Sequential Spatial Transformer Networks for Salient Object Classification

Fatemeh Azimi; David Dembinsky; Federico Raue; Jörn Hees; Sebastian Palacio; Andreas Dengel (Hrsg.)
International Conference on Pattern Recognition Applications and Methods (ICPRAM-2023), located at 12th International Conference on Pattern Recognition Applications and Methods, February 22-24, Lissabon, Portugal, scitepress, 2/2023.

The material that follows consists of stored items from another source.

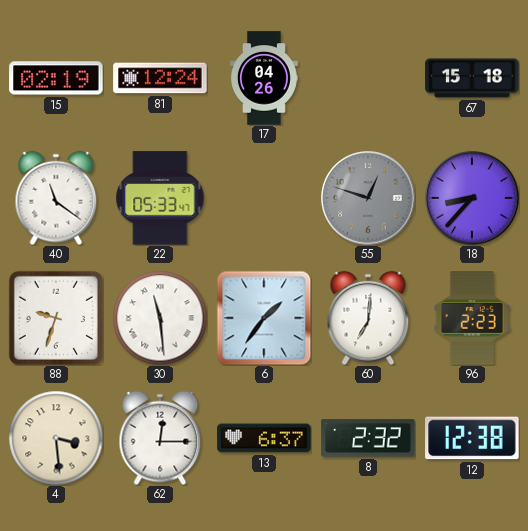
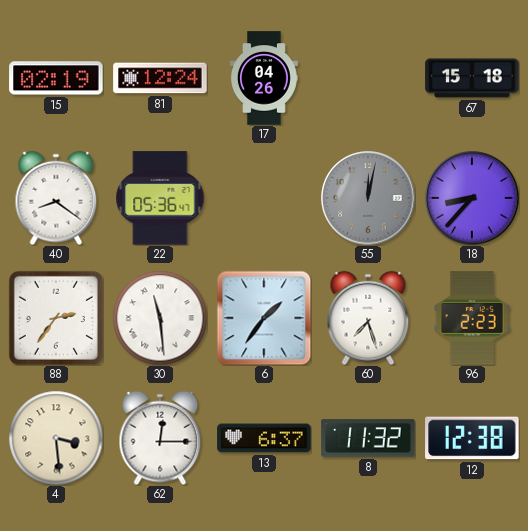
40: 11:21 -> 8:21
22: 05:33 -> 05:36
55: 12:48 -> 12:02
88: 9:33 -> 2:36
60: 7:01 -> 7:27
8: 2:32 -> 11:32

The standard classification architectures are designed and trained for obtaining impressive performance on dedicated image classification datasets, which usually contain images with a single object located at the image center. However, their accuracy drops when this assumption is violated, e.g., if the target object is cluttered with background noise or if it is not centered. In this paper, we study salient object classification: a more realistic scenario where there are multiple object instances in the scene, and we are interested in classifying the image based on the label corresponding to the most salient object. Inspired by previous works on Reinforcement Learning and Spatial Transformer Networks, we propose a model equipped with a trainable focus mechanism, which improves classification accuracy. Our experiments on the PASCAL VOC dataset show that the method is capable of increasing the intersection-ver-union of the salient object, which improves the classification accuracy by 1.82 pp overall, and 3.63 pp for smaller objects. We provide an analysis of the failing cases, discussing different aspects such as dataset bias and saliency definition on the classification output.